The panel moved first on a Board of Pharmacy regulation (document 54‑22) after members and board representatives raised concerns about a closing provision, item B2, that referenced "United States Pharmacopeia" chapters. Casey Shealy, identified as representing the Board of Pharmacy, said the provision had been intended as placeholder language but could be read as the board "fully adopting these as the standards for the state," a result the board did not intend. Shealy said the board planned to withdraw and resubmit the regulation striking item B2; the subcommittee reported the regulation favorably out of subcommittee with that expectation.
The committee also considered fee and licensure technical changes for a newly established genetic counselors board (document 53‑99). Mr. Hogan and LLR staff told members the agency now projects about 285 licensees; the package would reduce an initial license fee from $600 to $400 and lists a renewal fee of $3.50. Director Farr, present to observe, offered brief remarks. The subcommittee voted to report that regulation favorably out of subcommittee, with the expectation of a withdrawal/resubmission at the full committee to correct scrivener items.
On a separate item, LLR staff presented a code of ethics for anesthesiologist assistants following a statutory change last year that increased the number of assistants a physician may supervise. Holly Beeson, who represented LLR in the hearing, said the proposed code "mirrors a code of ethics from the state of Missouri" and reflected standard professional expectations; members expressed no objection and the subcommittee voted to report the regulation favorably.

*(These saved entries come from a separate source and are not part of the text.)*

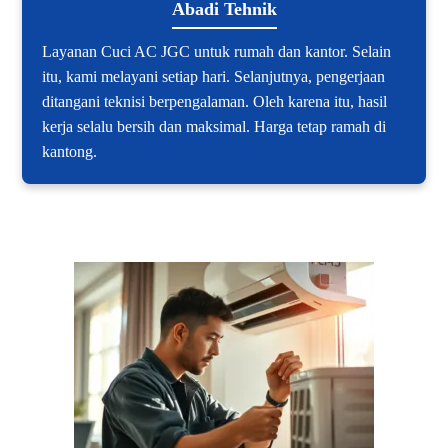
Abadi Tehnik
Layanan Cuci AC JGC untuk rumah dan kantor. Selain
itu, kami melayani setiap hari. Selanjutnya, pengerjaan
ditangani teknisi berpengalaman. Oleh karena itu, hasil
kerja selalu bersih dan maksimal. Harga tetap ramah di
kantong.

The Board of Long Term Care Administrators' package (document 5419) proposed multiple terminology and licensing updates: replacing the administrator-in-training/residency terminology with a nationally recognized term, clarifying dual credentials for nursing‑home and community‑residential‑care administrators (with a 40‑mile radius limitation for administering multiple facilities), establishing a non‑licensure executive designation, aligning criminal background checks with statutory law, clarifying exam and endorsement rules for out‑of‑state licensees, creating provisional licenses that expire in 90 days (with a single extension), and treating retired status as inactive rather than a separate category. Sarah doctor Greenway, introduced as a board member with the Long Term Care Administrators, made a clarification about the residency/training terminology during testimony. The subcommittee reported the package favorably and noted a scrivener's correction would be pursued via withdrawal/resubmission at the next stage.

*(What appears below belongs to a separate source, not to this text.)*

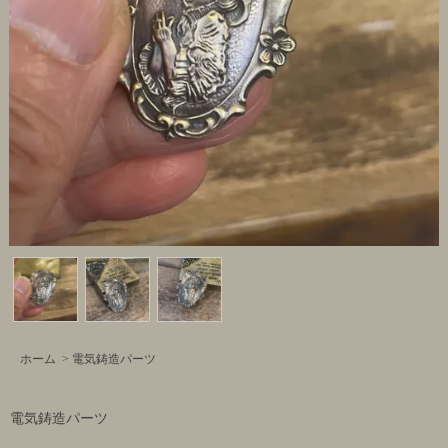
ホーム
>
電気鋳造パーツ
電気鋳造パーツ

LLR also presented an update for the Board of Nursing (document 54‑21) to reference the current American Nurses Association code of ethics as the applicable standard for South Carolina nurses going forward and to codify a "limited emergency license" for use during disasters. Holly Beeson described the limited emergency license as a rapid temporary credentialing mechanism for out‑of‑state licensed nurses during a declared emergency, used previously during the 2015 flood and widely during the COVID response. Committee members asked whether authorization carries over between consecutive declared emergencies; staff said the limited license ends with the declared state of emergency and employers typically reapply if a new emergency is declared. The subcommittee voted to report the regulation favorably.
Finally, Mr. Hogan presented technical corrections for the Board of Examiners in Speech‑Language Pathology and Audiology (document 54‑25) to remove language inconsistent with statute and to correct a scrivener's error; the subcommittee reported the document favorably and adjourned.
Votes at a glance: each item was reported favorably out of subcommittee by voice vote; the record shows committee approval for the pharmacy, genetic counselors, anesthesiologist assistants, long‑term care administrators, nursing, and speech‑language packages, typically with an expectation that agencies will withdraw and resubmit specific provisions to correct placeholder language or scrivener's errors.
The subcommittee adjourned after reporting all items favorably. The documents will proceed to full committee consideration, where some will be formally withdrawn and resubmitted with revised language as described during testimony.